▸ Problem to solve
Transcription, pictures excluded: write out the data below exactly.

──────────

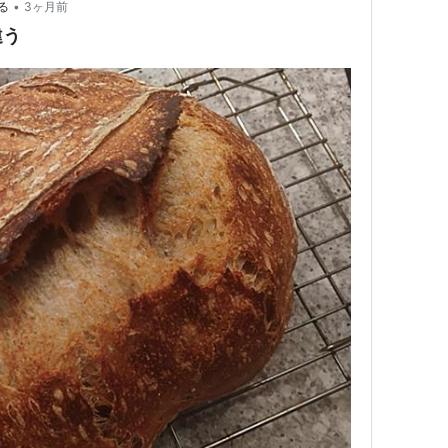
•
る
3ヶ月前
違う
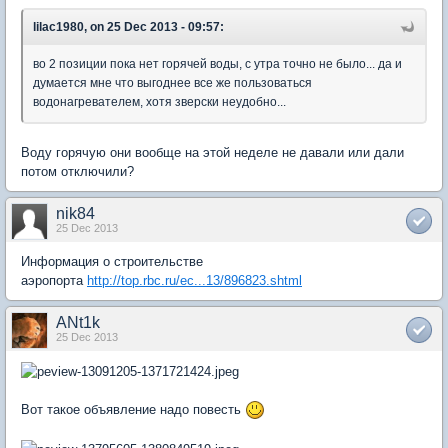
lilac1980, on 25 Dec 2013 - 09:57:
во 2 позиции пока нет горячей воды, с утра точно не было... да и
думается мне что выгоднее все же пользоваться
водонагревателем, хотя зверски неудобно...
Воду горячую они вообще на этой неделе не давали или дали
потом отключили?
nik84
25 Dec 2013
Информация о строительстве
аэропорта
http://top.rbc.ru/ec...13/896823.shtml
ANt1k
25 Dec 2013
Вот такое объявление надо повесть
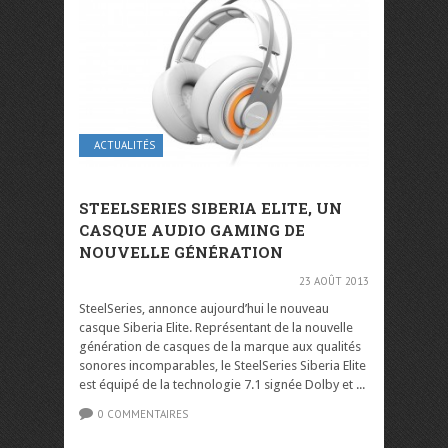
ACTUALITÉS
STEELSERIES SIBERIA ELITE, UN
CASQUE AUDIO GAMING DE
NOUVELLE GÉNÉRATION
23 AOÛT 2013
SteelSeries, annonce aujourd’hui le nouveau
casque Siberia Elite. Représentant de la nouvelle
génération de casques de la marque aux qualités
sonores incomparables, le SteelSeries Siberia Elite
est équipé de la technologie 7.1 signée Dolby et ...
0 COMMENTAIRES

──────────

▸ Solution
•
る
3ヶ月前
違う
lilac1980, on 25 Dec 2013 - 09:57:
во 2 позиции пока нет горячей воды, с утра точно не было... да и
думается мне что выгоднее все же пользоваться
водонагревателем, хотя зверски неудобно...
Воду горячую они вообще на этой неделе не давали или дали
потом отключили?
nik84
25 Dec 2013
Информация о строительстве
аэропорта
http://top.rbc.ru/ec...13/896823.shtml
ANt1k
25 Dec 2013
Вот такое объявление надо повесть
ACTUALITÉS
STEELSERIES SIBERIA ELITE, UN
CASQUE AUDIO GAMING DE
NOUVELLE GÉNÉRATION
23 AOÛT 2013
SteelSeries, annonce aujourd’hui le nouveau
casque Siberia Elite. Représentant de la nouvelle
génération de casques de la marque aux qualités
sonores incomparables, le SteelSeries Siberia Elite
est équipé de la technologie 7.1 signée Dolby et ...
0 COMMENTAIRES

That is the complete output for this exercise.